··· Supplied records ···

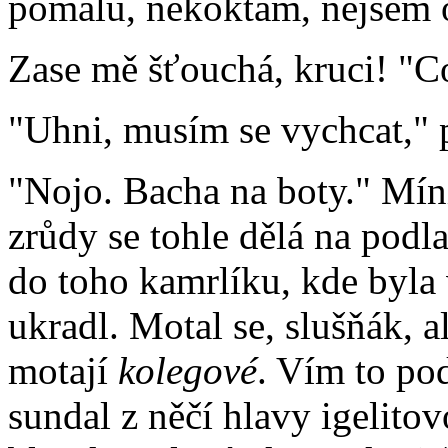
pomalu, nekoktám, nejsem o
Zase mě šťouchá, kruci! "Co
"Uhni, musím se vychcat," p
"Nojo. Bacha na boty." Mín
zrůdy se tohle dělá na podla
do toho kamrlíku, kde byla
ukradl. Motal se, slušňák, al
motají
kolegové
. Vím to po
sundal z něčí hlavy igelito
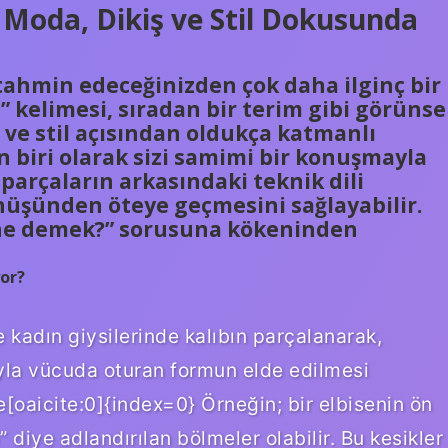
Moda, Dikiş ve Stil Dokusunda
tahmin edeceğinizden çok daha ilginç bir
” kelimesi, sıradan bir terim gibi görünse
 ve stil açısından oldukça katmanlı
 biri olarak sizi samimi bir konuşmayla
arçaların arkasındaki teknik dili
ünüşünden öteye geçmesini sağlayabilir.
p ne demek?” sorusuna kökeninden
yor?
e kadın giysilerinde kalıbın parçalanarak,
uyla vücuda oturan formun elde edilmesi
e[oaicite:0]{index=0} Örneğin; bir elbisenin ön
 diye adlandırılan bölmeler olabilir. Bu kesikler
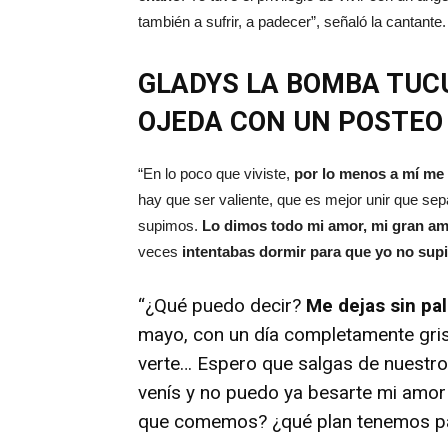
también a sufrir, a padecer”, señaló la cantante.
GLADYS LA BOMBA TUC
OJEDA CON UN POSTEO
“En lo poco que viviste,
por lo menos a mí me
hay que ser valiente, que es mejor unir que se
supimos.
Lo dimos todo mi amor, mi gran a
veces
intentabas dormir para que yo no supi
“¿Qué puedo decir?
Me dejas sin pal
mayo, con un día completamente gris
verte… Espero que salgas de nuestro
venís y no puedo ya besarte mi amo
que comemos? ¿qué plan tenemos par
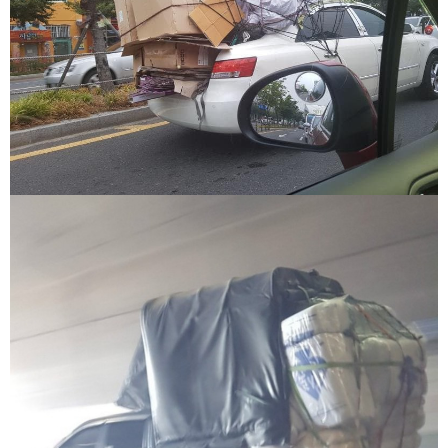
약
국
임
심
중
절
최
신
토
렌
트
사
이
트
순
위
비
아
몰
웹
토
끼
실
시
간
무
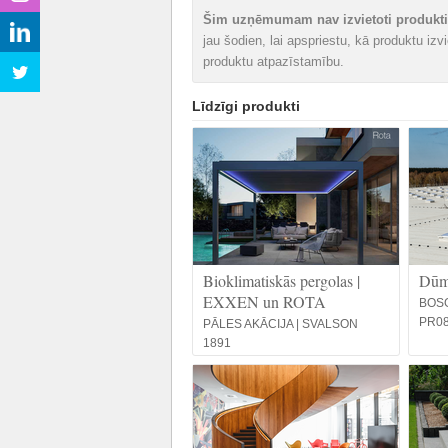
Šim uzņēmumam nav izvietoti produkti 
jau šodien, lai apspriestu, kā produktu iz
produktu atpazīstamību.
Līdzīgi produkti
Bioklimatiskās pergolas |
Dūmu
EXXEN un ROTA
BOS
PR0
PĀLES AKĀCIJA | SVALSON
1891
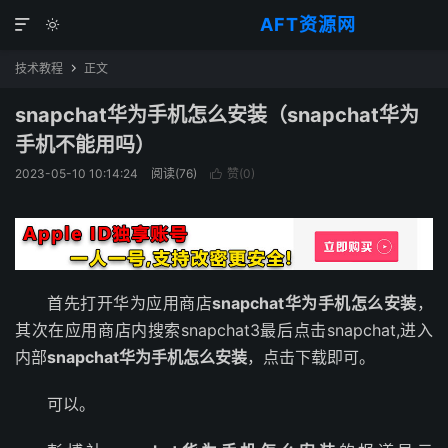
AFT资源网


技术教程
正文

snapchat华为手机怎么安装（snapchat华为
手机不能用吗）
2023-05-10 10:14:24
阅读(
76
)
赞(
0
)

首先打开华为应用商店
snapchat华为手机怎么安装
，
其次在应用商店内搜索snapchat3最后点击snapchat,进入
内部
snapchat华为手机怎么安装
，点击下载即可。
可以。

···
··· Supplied records ···

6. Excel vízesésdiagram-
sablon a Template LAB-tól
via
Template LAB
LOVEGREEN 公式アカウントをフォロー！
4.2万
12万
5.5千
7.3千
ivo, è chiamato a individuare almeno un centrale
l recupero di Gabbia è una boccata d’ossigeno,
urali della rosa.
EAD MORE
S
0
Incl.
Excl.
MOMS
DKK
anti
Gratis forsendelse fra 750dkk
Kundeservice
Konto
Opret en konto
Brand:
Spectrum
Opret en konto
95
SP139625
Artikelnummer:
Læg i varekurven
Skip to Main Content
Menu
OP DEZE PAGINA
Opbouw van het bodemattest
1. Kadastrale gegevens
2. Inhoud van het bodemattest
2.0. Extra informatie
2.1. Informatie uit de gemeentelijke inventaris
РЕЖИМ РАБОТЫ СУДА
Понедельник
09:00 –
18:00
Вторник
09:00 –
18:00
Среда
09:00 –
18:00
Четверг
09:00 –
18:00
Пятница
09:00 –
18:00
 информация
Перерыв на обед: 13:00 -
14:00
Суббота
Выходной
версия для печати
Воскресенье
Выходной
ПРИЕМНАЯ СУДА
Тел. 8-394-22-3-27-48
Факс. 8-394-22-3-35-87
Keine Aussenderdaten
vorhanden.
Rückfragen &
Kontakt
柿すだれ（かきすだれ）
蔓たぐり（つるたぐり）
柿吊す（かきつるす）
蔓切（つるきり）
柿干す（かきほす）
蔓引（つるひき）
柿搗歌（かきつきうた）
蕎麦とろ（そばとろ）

···

> **Work request**: Wherever the string "produkti" appears in the records above, copy the line it sits in.

> **Result of the task**:
Šim uzņēmumam nav izvietoti produkti 
Līdzīgi produkti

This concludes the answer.